El Sindicato Único de Fleteros de la República Argentina (SIUNFLETRA), que representa a los propietarios de vehículos de cargas que prestan el servicio de fletes en las ramas puerto, cereales, fertilizantes, correo y cargas generales, inició este lunes una protesta pacífica frente a la planta de silos de Cargill en la localidad de Arribeños, partido de General Arenales.
El gremio reclama la reincorporación de los 29 transportistas fleteros que fueron desvinculados por la compañía en noviembre pasado.

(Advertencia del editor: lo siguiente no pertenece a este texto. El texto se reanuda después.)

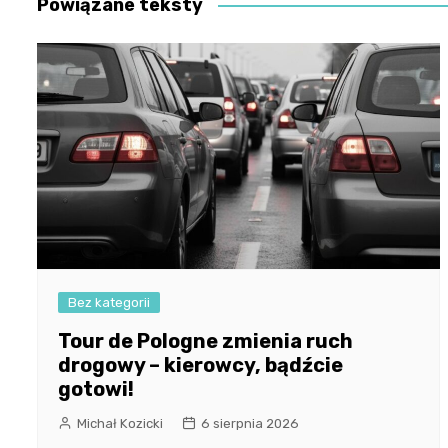
Powiązane teksty
Bez kategorii
Tour de Pologne zmienia ruch
drogowy – kierowcy, bądźcie
gotowi!
Michał Kozicki
6 sierpnia 2026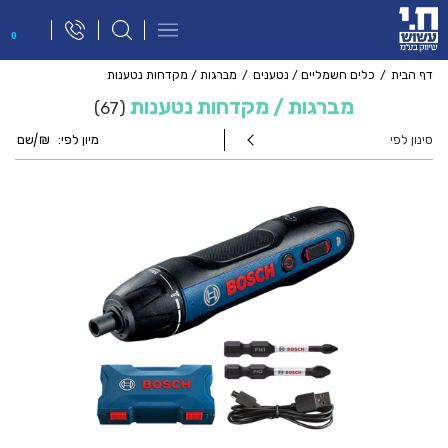
פתח
0
תפריט
ניווט
דף הבית
כלים חשמליים / נטענים
מברגות / מקדחות נטענות
מברגות / מקדחות נטענות
67
סינון לפי
מיון לפי:
₪
|
שם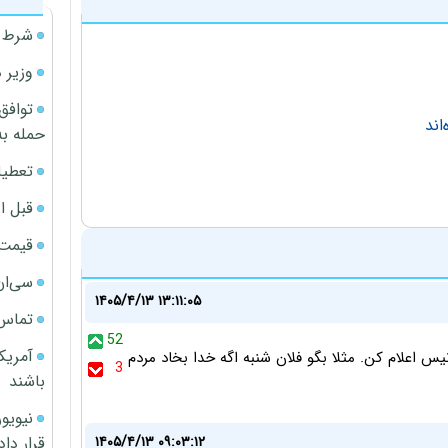
شرط م
وزیر 
توافق
اند
حمله به
تعطیل
قبل ا
قیمت آپار
سی‌ان
۱۴۰۵/۴/۱۳ ۱۳:۱۱:۰۵
تماس 
52
آمریک
س اعلام کن. مثلا بگو فلان شنبه اگه خدا بخاد مردم
3
باشند
قرار داد
۱۴۰۵/۴/۱۳ ۰۹:۰۳:۱۲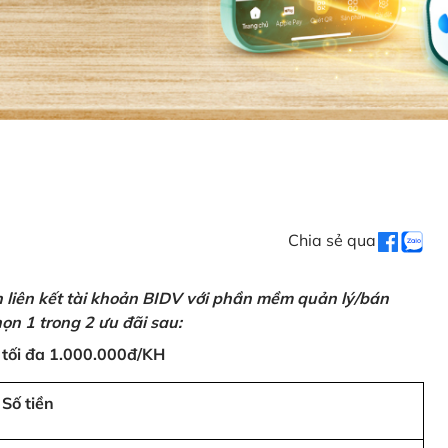
Chia sẻ qua
n liên kết tài khoản BIDV với phần mềm quản lý/bán
ọn 1 trong 2 ưu đãi sau:
 tối đa 1.000.000đ/KH
Số tiền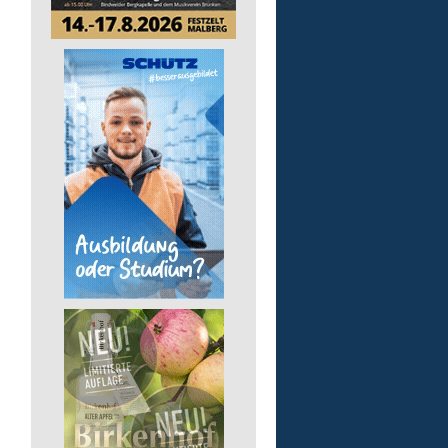
Arbeitstrainer/-in (m/w/
Lebenshilfe im Landkreis Altenk
GmbH
57610 Altenkirchen (Westerwald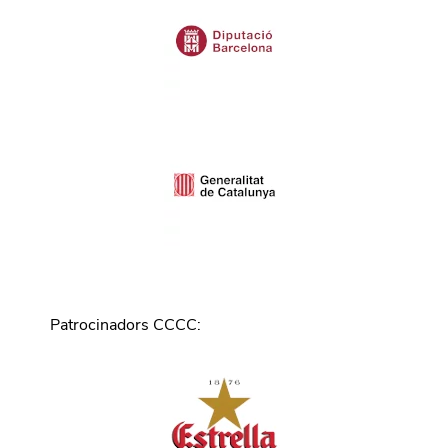
Patrocinadors CCCC
: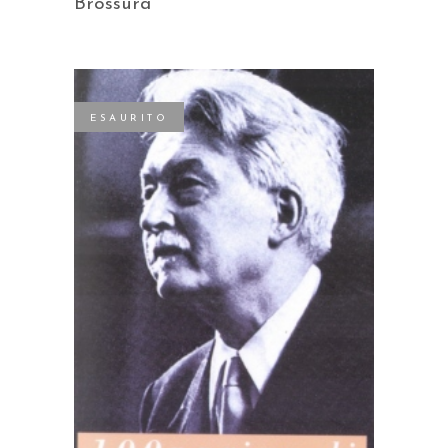
Brossura
ESAURITO
LEGGI TUTTO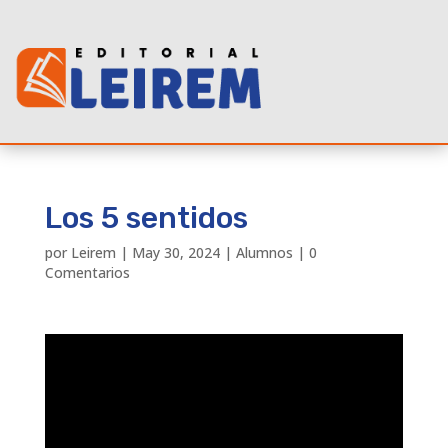
Los 5 sentidos
por
Leirem
|
May 30, 2024
|
Alumnos
|
0
Comentarios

Según detallaron desde el sindicato que conduce Mario Pereyra, el conflicto comenzó luego de que los 29 fleteros denunciaran a Sergio “Tano” Larovere, dador de cargas local y tesorero de la CATAC, por el cobro indebido de comisiones en negro.
Ante la falta de respuestas de la compañía Cargill y del Municipio, el sindicato realizó en mayo pasado una medida gremial frente a la planta de la multinacional, que terminó con la intervención del Ministerio de Trabajo de la Provincia de Buenos Aires, de la que participaron representantes de Fleteros y de Cargill.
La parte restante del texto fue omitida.